For a finite case we have $\lim\limits_{n\rightarrow\infty}f(n)\cdot g(n) =\lim\limits_{n\rightarrow\infty}f(n)\cdot\lim\limits_{n\rightarrow\infty}g(n)$ however when is it possible to interchange the folowwing?

$\lim\limits_{n\rightarrow\infty}\prod\limits_{i=1}^n f(i)$

A specific problem I have is $\lim\limits_{n\rightarrow\infty}\prod\limits_{i=1}^n\frac{2i-1}{3i-2}$. I tried taking the natural logarithm and this results in $\lim\limits_{n\rightarrow\infty}\sum\limits_{i=1}^n\ln\left(\frac{2i-1}{3i-2}\right)$.

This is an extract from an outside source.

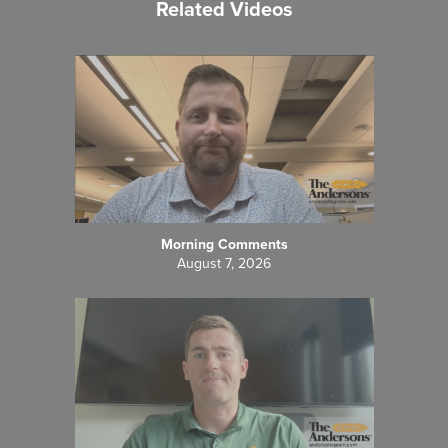
Related Videos
Morning Comments
August 7, 2026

If I pass the limit then Ill be multiplying 2/3 infinitely often resulting in zero. Is this logic sound? Come to think of it, $\frac{2n-1}{3n-2}<1$ for every $n>1$ so the product is zero. No need to pass the limit. However the original question with $f(n)$ is still interesting.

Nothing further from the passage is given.